- Opening Delimiter -

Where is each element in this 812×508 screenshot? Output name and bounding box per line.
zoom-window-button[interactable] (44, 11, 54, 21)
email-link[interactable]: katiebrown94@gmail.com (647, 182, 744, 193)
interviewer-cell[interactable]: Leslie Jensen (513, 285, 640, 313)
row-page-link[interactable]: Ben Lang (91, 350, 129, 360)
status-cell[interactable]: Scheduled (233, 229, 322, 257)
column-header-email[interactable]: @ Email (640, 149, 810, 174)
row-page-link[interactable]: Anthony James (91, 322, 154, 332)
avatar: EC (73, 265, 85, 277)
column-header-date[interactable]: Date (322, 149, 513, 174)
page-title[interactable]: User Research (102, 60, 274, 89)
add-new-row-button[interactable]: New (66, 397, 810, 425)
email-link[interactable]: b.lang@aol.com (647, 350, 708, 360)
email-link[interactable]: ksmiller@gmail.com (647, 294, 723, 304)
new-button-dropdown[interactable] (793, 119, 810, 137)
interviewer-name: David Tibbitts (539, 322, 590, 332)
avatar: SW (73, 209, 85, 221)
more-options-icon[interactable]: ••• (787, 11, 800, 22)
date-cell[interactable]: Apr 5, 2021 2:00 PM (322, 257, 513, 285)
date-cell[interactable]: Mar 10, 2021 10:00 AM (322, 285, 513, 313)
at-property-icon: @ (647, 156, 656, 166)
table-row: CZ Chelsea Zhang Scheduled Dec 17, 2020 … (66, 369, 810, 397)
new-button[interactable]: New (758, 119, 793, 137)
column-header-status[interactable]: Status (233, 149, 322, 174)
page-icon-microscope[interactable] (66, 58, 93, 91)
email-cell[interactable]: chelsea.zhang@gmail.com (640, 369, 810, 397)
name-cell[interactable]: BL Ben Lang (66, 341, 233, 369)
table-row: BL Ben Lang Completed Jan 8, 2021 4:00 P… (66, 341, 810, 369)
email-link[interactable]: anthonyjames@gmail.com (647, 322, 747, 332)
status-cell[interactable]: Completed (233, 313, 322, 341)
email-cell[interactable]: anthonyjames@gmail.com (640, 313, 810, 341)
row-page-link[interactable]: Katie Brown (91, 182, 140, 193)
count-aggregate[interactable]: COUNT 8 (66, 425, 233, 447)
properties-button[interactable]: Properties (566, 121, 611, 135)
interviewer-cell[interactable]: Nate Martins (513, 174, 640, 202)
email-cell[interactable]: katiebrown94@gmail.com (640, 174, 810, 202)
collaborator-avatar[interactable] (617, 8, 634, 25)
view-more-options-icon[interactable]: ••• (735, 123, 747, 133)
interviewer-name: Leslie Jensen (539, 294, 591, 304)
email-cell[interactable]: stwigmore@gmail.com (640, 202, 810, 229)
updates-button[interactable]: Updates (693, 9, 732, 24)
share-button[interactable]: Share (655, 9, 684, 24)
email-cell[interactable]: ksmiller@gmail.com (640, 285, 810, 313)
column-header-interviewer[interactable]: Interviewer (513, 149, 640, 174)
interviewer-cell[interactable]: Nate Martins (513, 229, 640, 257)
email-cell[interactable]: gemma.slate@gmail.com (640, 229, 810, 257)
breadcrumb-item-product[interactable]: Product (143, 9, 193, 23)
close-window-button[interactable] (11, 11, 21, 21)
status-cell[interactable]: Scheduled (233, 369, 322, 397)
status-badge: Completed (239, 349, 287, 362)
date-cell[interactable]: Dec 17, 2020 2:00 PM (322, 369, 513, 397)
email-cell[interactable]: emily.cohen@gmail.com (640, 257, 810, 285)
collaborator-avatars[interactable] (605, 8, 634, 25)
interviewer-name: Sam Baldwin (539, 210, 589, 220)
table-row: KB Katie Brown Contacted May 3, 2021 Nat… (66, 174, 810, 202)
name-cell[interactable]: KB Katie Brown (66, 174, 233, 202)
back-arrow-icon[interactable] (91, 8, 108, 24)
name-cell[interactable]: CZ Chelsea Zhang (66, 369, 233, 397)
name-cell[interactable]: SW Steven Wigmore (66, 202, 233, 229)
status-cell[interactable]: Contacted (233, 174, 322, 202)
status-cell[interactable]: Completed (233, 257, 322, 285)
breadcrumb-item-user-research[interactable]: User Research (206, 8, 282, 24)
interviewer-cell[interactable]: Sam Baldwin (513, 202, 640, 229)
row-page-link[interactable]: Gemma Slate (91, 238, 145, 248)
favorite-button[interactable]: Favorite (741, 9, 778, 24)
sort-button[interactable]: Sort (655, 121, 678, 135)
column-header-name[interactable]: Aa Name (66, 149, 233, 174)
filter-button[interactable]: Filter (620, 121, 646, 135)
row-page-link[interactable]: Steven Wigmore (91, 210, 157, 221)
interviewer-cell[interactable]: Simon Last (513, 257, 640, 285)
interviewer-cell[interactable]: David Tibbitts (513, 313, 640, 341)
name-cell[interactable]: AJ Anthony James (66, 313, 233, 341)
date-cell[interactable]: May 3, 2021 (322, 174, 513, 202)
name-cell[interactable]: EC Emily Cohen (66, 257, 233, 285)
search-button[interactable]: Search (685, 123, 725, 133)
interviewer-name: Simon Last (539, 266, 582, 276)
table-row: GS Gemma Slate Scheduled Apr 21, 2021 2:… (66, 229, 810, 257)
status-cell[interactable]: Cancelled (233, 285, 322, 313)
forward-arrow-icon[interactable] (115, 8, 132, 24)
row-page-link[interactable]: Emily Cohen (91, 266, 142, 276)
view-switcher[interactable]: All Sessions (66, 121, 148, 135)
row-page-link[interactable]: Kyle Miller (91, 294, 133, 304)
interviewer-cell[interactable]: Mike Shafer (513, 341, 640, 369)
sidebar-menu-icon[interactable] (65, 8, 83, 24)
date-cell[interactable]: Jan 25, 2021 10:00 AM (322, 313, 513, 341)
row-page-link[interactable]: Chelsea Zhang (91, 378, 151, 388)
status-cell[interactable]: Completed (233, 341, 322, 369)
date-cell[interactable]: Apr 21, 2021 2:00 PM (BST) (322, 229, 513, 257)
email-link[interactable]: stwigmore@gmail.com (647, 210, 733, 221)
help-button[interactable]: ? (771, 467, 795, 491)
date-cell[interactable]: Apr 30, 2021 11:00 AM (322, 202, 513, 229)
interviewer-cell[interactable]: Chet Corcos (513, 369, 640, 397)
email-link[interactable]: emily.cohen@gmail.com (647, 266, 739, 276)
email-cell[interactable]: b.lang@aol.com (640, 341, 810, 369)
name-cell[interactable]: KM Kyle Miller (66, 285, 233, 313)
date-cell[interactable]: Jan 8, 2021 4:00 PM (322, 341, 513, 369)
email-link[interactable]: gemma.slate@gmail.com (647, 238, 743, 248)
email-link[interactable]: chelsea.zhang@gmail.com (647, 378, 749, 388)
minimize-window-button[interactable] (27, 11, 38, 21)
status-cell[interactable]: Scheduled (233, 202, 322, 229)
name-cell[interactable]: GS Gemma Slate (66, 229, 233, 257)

- Closing Delimiter -

▸ **WHAT TO PRODUCE**: Look through the material for "collaborator". Copy each line that has it.

▸ **RESPONSE**:
collaborator-avatar[interactable] (617, 8, 634, 25)
collaborator-avatars[interactable] (605, 8, 634, 25)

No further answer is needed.